My academic background has helped me to explore and understand some of the complicated aspects of the criminal justice system when addressing crime, criminals, profiling, and crime scene investigation. This is one of main reasons that I chose this field because of its diversity and challenges.
There are so many facets to crime and that is the main reason why there isn’t just one easy answer to solve the growing problem. Experts, academics, law enforcement personnel, and politicians all seem to disagree on the solutions to help curb and combat crime.
What are the psychological aspects of crime and how does it affect individuals and communities?
James Q. Wilson, a political scientist at Harvard, and George L. Kelling, a criminologist, first addressed their findings of the broken windows theory in an Atlantic article back in 1982. In simplest terms, this theory suggests that run-down neighborhoods and disorderly community environments send a strong message that no one cares and there isn’t anyone in charge. This in turn creates fear, weakening of community control, and can breed all types of criminal behavior.
This broken windows theory has been widely and hotly debated since its conception.
Social psychologists along with police officers generally agree that if a window is broken in a building and it doesn’t get fixed, then the rest of the windows will soon be broken. It shows that no one cares and the morale of the community soon declines as a result.
Think about it… people then become fearful that they will become a crime victim and don’t want to get involved when there is a crime witnessed. This is a deterioration of a community as the crime increases. It’s an actual breeding ground for crime that takes on a life of its own.
I find the broken windows theory to be insightful and provocative in the understanding of crime hot spots. This theory was addressed thirty years ago and still has an important lesson for today’s crime deterrent applications across the nation.
In 2009, The Boston Globe published an article that there was a breakthrough in “broken windows” through the Lowell Experiment.
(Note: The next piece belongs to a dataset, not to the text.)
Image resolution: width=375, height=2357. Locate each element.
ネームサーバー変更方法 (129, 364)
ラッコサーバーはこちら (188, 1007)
Basically, 34 crime hot spots were identified and the authorities cleared trash from sidewalks, fixed broken streetlights, and disbanded loiterers. Abandoned buildings were secured and businesses were forced to comply with codes, more arrests were made for misdemeanor violations, and more referrals were made for mental health and homeless services.
The result was a 20 percent decrease in calls to these areas that needed more law enforcement attention previously. The article further stated, “The debated “broken windows” theory really works – that disorderly conditions breed bad behavior, and that fixing them can help prevent crime”.
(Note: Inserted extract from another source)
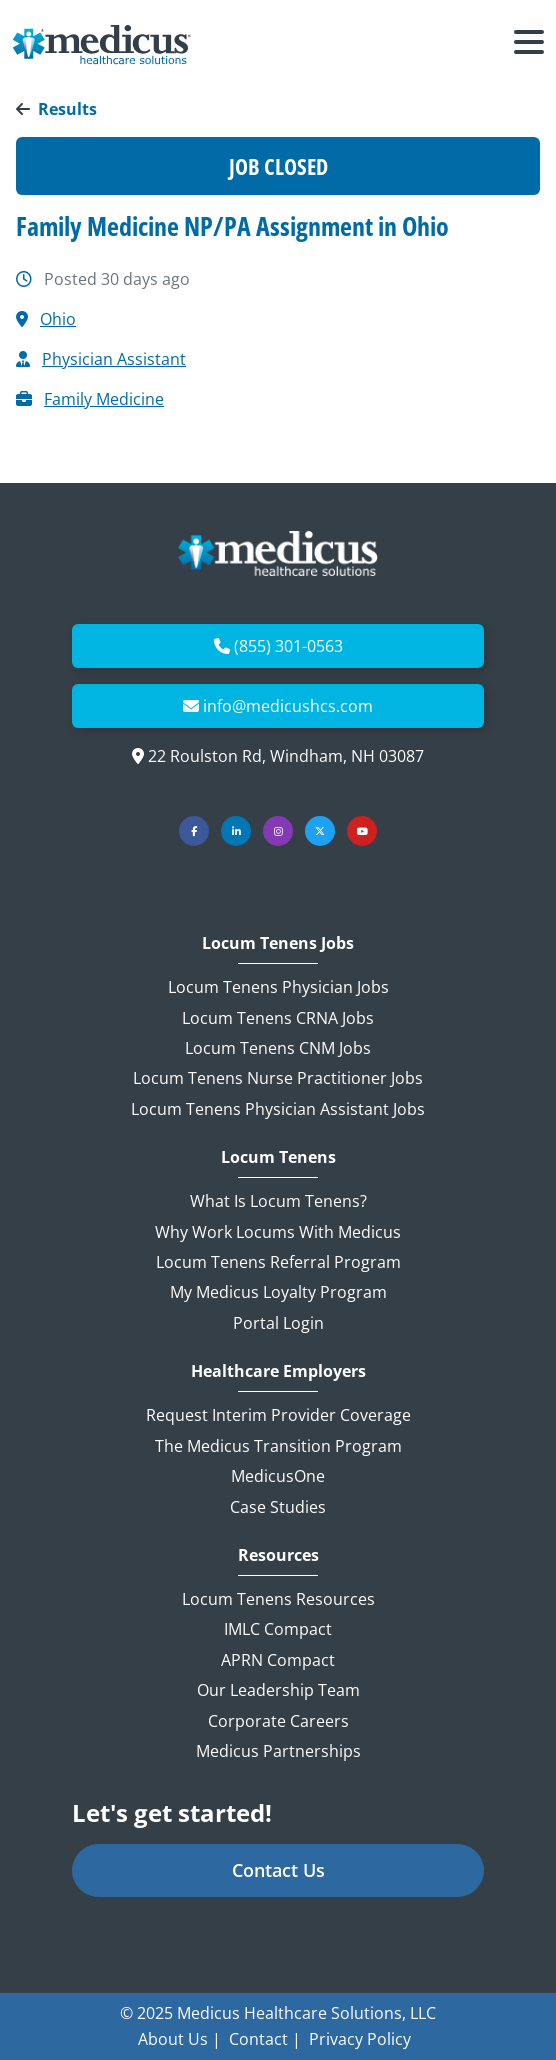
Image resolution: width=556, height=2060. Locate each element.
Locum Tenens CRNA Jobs (278, 1018)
I find the broken windows theory to be a solid theory that should be implemented in more communities in need of help. It’s a place to start and should be a part of all law enforcement protocol.
Now more than ever, we need to work together in a collaborative effort with law enforcement to combat crime in our communities.
What do you think?
Do you think by cleaning up a neighborhood that it helps the community psychologically and helps to deter crime?